▶ Task requirements
The answer should be one number: how many lines in the records below contain the word "Zurro".

▶ Supplied data
'''

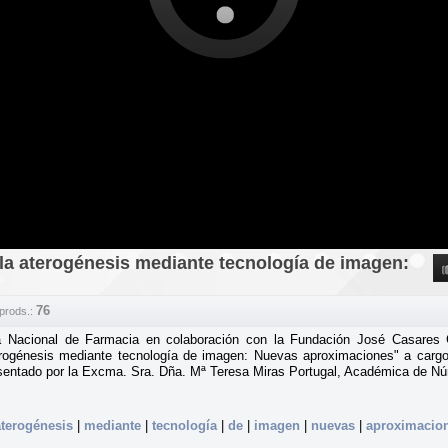
la aterogénesis mediante tecnología de imagen:
76
prods.:
a Nacional de Farmacia en colaboración con la Fundación José Casares 
terogénesis mediante tecnología de imagen: Nuevas aproximaciones" a car
esentado por la Excma. Sra. Dña. Mª Teresa Miras Portugal, Académica de N
aterogénesis
|
mediante
|
tecnología
|
de
|
imagen
|
nuevas
|
aproximacio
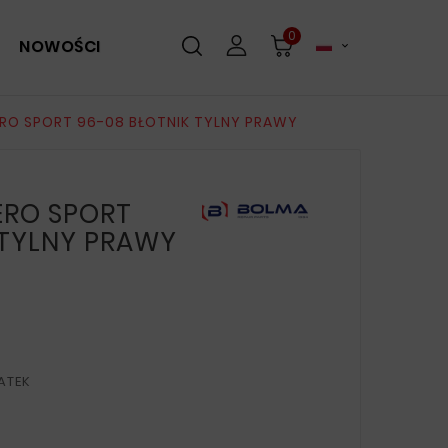
0
NOWOŚCI

ERO SPORT 96-08 BŁOTNIK TYLNY PRAWY
ERO SPORT
 TYLNY PRAWY
ATEK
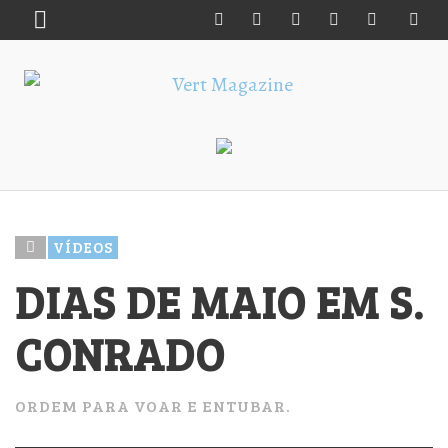
VÍDEOS
DIAS DE MAIO EM S.
CONRADO
ORDEM PARA VOAR E ENTUBAR.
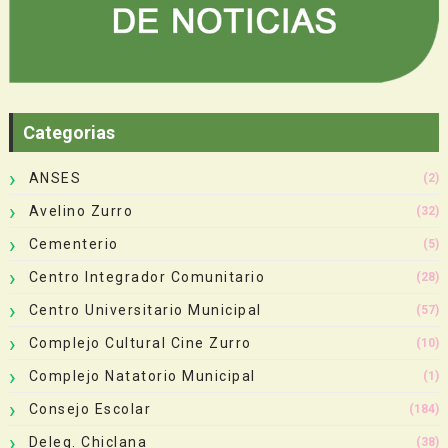
Categorias
ANSES
(2)
Avelino Zurro
(32)
Cementerio
(5)
Centro Integrador Comunitario
(28)
Centro Universitario Municipal
(57)
Complejo Cultural Cine Zurro
(10)
Complejo Natatorio Municipal
(1)
Consejo Escolar
(184)
Deleg. Chiclana
(38)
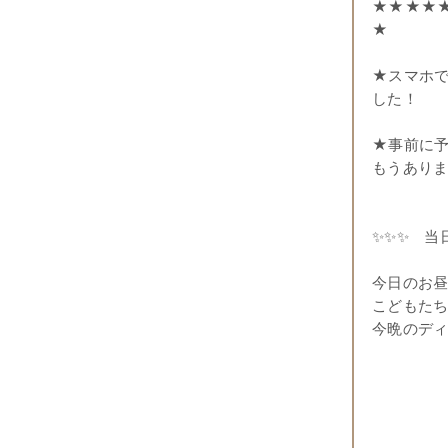
★★★★
★
★スマホ
した！
★事前に
もうあり
✨✨✨ 当
今日のお
こどもた
今晩のデ
『ロース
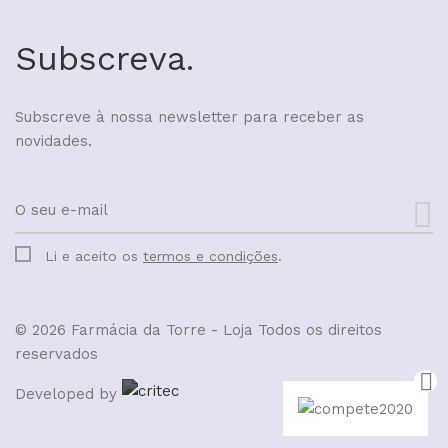
Subscreva.
Subscreve à nossa newsletter para receber as
novidades.
Li e aceito os
termos e condições
.
© 2026 Farmácia da Torre - Loja
Todos os direitos
reservados
Developed by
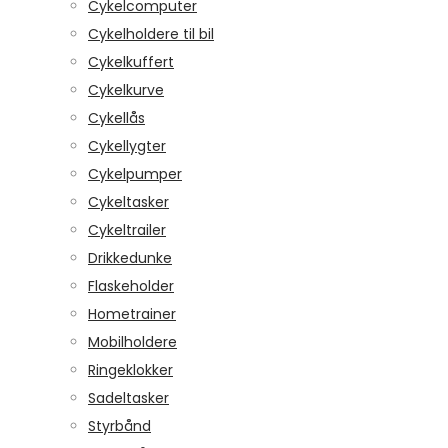
Cykelcomputer
Cykelholdere til bil
Cykelkuffert
Cykelkurve
Cykellås
Cykellygter
Cykelpumper
Cykeltasker
Cykeltrailer
Drikkedunke
Flaskeholder
Hometrainer
Mobilholdere
Ringeklokker
Sadeltasker
Styrbånd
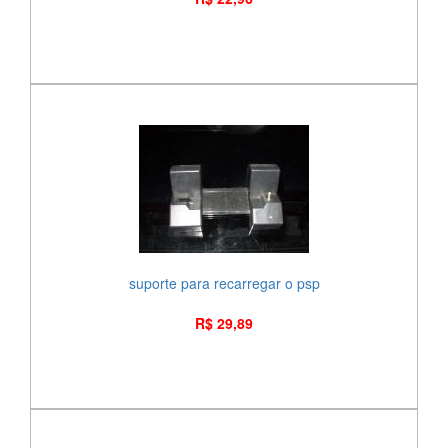
suporte para recarregar o psp
R$ 29,89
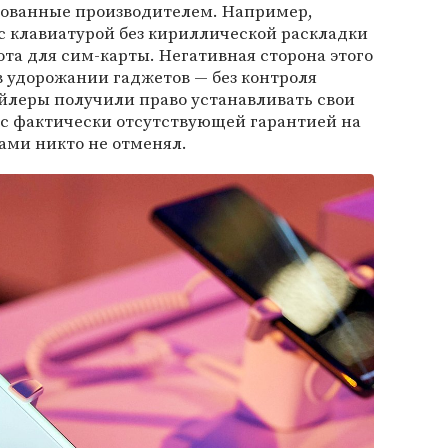
рованные производителем. Например,
 клавиатурой без кириллической раскладки
ота для сим-карты. Негативная сторона этого
в удорожании гаджетов — без контроля
йлеры получили право устанавливать свои
 с фактически отсутствующей гарантией на
ами никто не отменял.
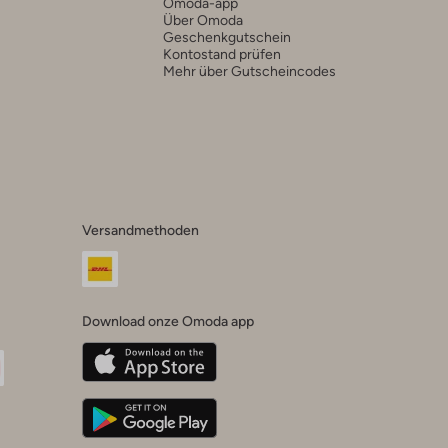
Omoda-app
Über Omoda
Geschenkgutschein
Kontostand prüfen
Mehr über Gutscheincodes
Versandmethoden
Download onze Omoda app
oda
n
uTube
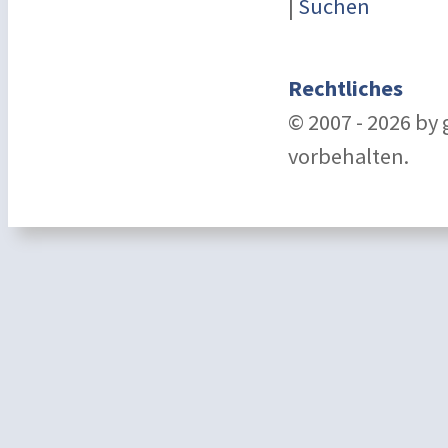
|
Suchen
Rechtliches
© 2007 - 2026 by
vorbehalten.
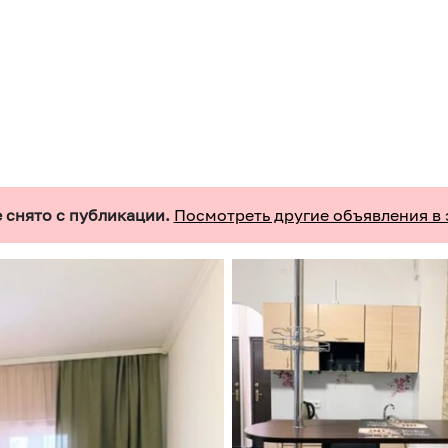
 снято с публикации.
Посмотреть другие объявления в 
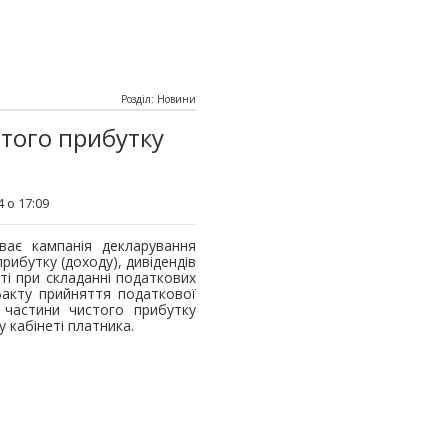
Розділ: Новини
того прибутку
 о 17:09
ває кампанія декларування
рибутку (доходу), дивідендів
ті при складанні податкових
факту прийняття податкової
 частини чистого прибутку
у кабінеті платника.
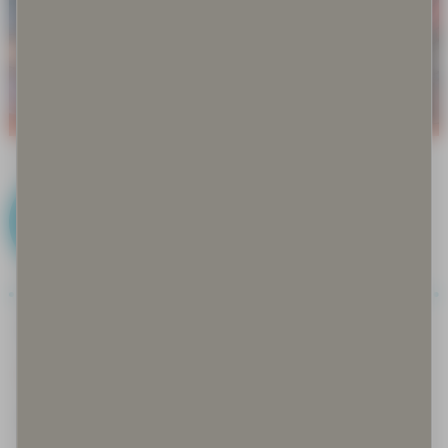
K
Kalastus
Keksityt perinteet
Keräily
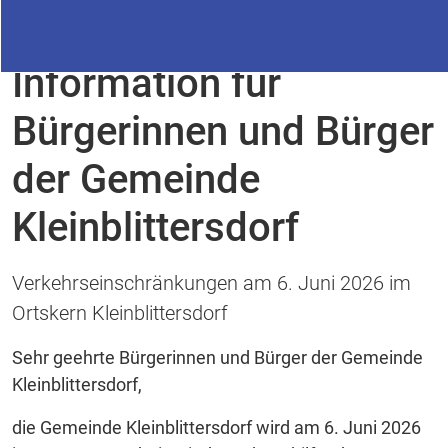
01.06.2026
Information für
Bürgerinnen und Bürger
der Gemeinde
Kleinblittersdorf
Verkehrseinschränkungen am 6. Juni 2026 im
Ortskern Kleinblittersdorf
Sehr geehrte Bürgerinnen und Bürger der Gemeinde
Kleinblittersdorf,
die Gemeinde Kleinblittersdorf wird am 6. Juni 2026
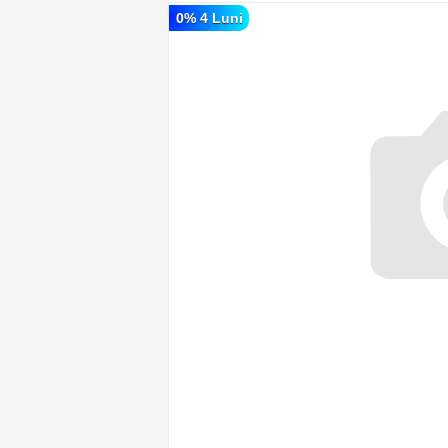
0% 4 Luni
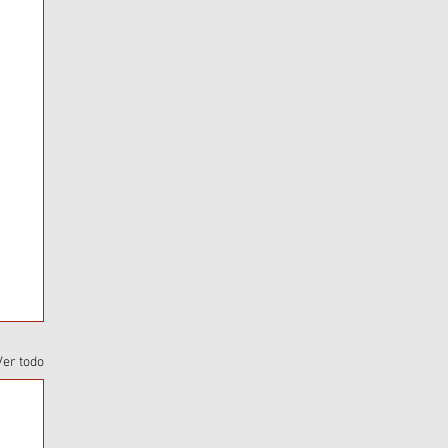
Ver todo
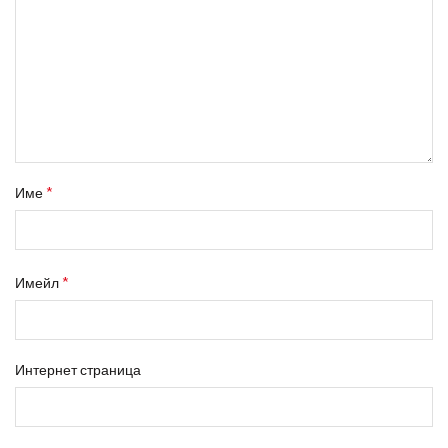
*
Име
*
Имейл
Интернет страница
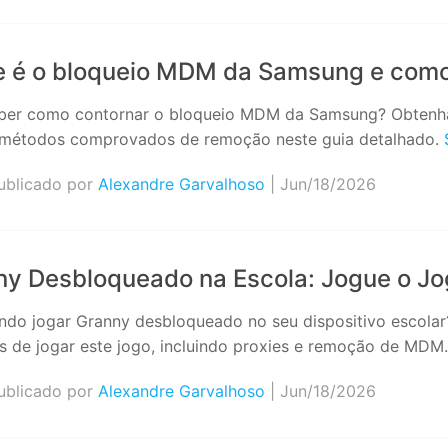
e é o bloqueio MDM da Samsung e com
ber como contornar o bloqueio MDM da Samsung? Obtenha 
étodos comprovados de remoção neste guia detalhado.
blicado por
Alexandre Garvalhoso
| Jun/18/2026
ny Desbloqueado na Escola: Jogue o Jo
ndo jogar Granny desbloqueado no seu dispositivo escolar?
s de jogar este jogo, incluindo proxies e remoção de MDM
blicado por
Alexandre Garvalhoso
| Jun/18/2026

'''

▶ Output
2